## [GOAL OF THE EXERCISE]
Retrieve every line of the data holding the word "Limón".
★ ★ ★ ★ ★ ★ ★
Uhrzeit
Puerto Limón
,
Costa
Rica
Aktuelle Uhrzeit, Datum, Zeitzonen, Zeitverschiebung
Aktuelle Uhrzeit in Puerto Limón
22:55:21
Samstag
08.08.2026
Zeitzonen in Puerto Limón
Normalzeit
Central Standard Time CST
★ ★ ★ ★ ★ ★ ★
## [ANSWER BOX]
Puerto Limón
Aktuelle Uhrzeit in Puerto Limón
Zeitzonen in Puerto Limón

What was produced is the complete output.